EXERCISE REQUIREMENTS -> Here are the records. Write out exactly the lines between the one holding "all its forms" and the one holding "Email Address", inclusive.

DATASET RECORDS ->
>>>
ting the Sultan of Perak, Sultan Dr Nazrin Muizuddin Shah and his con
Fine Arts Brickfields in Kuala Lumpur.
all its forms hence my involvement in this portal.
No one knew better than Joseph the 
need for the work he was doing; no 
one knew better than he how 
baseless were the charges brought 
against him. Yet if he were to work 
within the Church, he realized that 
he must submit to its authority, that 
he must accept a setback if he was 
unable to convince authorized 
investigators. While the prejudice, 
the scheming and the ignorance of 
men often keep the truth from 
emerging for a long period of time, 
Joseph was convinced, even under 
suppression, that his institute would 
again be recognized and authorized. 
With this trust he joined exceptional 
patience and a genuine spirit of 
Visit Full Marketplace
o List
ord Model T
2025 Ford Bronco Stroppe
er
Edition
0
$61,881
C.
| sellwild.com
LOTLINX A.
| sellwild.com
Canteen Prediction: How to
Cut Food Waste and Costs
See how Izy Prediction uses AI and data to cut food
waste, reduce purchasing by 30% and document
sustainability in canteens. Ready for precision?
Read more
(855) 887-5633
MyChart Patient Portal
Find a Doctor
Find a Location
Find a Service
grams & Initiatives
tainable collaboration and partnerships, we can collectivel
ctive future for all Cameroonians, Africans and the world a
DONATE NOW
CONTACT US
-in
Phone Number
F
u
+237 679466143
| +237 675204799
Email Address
<<<
>>>
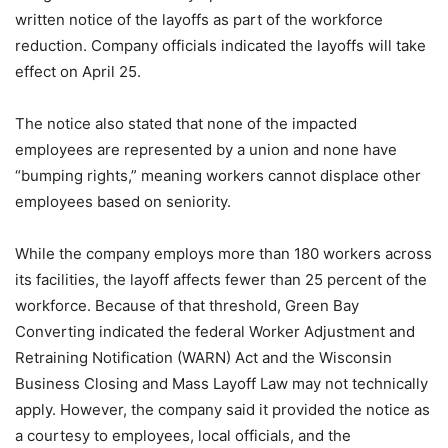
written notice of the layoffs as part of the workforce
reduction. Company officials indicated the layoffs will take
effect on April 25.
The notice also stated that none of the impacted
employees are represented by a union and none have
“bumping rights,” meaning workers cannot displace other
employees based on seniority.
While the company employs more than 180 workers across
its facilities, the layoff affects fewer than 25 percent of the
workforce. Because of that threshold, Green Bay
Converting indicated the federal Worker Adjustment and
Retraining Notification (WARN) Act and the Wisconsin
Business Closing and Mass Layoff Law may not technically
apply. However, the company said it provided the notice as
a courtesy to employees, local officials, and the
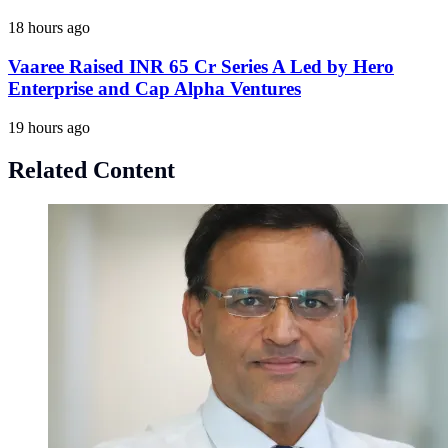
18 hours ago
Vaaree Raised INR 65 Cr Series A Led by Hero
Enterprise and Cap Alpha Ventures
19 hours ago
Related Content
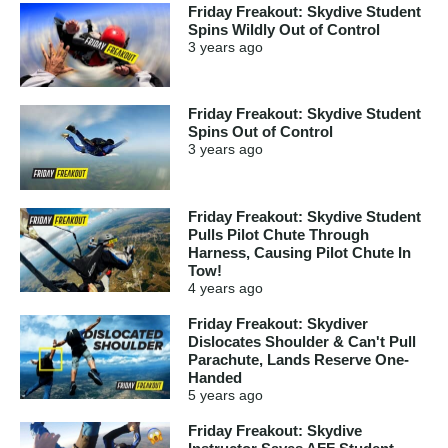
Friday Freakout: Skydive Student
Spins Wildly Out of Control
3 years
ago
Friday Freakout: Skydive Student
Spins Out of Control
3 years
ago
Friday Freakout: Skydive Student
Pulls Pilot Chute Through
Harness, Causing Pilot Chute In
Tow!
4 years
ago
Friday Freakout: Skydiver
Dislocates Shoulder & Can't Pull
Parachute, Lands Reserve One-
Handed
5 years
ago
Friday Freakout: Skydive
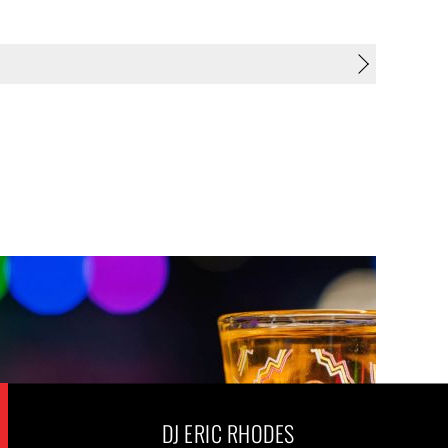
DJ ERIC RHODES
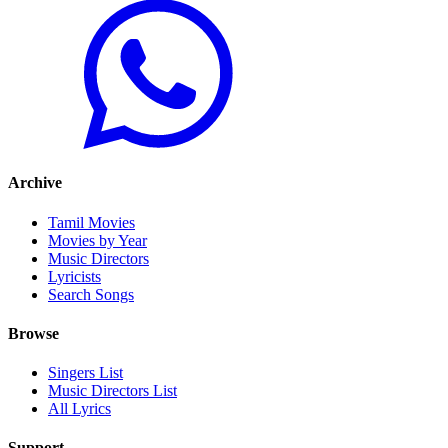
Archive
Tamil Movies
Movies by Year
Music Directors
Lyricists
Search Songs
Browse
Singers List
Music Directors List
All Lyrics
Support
<<<
>>>
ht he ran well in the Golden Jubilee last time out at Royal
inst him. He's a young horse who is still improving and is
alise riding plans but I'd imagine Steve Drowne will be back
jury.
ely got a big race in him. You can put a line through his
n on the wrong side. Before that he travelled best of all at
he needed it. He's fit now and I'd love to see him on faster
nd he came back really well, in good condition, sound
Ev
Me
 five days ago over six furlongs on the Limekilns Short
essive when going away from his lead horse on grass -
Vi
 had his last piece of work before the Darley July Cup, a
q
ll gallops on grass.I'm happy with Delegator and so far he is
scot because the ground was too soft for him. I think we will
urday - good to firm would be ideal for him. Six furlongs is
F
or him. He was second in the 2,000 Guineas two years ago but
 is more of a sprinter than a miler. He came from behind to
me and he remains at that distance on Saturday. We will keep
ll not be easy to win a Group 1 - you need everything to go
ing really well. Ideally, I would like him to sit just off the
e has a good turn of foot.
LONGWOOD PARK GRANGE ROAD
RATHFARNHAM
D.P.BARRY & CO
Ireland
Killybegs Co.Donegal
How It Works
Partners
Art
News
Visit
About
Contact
<<<
RESPONSE TO THE TASK ->
all its forms hence my involvement in this portal.
No one knew better than Joseph the 
need for the work he was doing; no 
one knew better than he how 
baseless were the charges brought 
against him. Yet if he were to work 
within the Church, he realized that 
he must submit to its authority, that 
he must accept a setback if he was 
unable to convince authorized 
investigators. While the prejudice, 
the scheming and the ignorance of 
men often keep the truth from 
emerging for a long period of time, 
Joseph was convinced, even under 
suppression, that his institute would 
again be recognized and authorized. 
With this trust he joined exceptional 
patience and a genuine spirit of 
Visit Full Marketplace
o List
ord Model T
2025 Ford Bronco Stroppe
er
Edition
0
$61,881
C.
| sellwild.com
LOTLINX A.
| sellwild.com
Canteen Prediction: How to
Cut Food Waste and Costs
See how Izy Prediction uses AI and data to cut food
waste, reduce purchasing by 30% and document
sustainability in canteens. Ready for precision?
Read more
(855) 887-5633
MyChart Patient Portal
Find a Doctor
Find a Location
Find a Service
grams & Initiatives
tainable collaboration and partnerships, we can collectivel
ctive future for all Cameroonians, Africans and the world a
DONATE NOW
CONTACT US
-in
Phone Number
F
u
+237 679466143
| +237 675204799
Email Address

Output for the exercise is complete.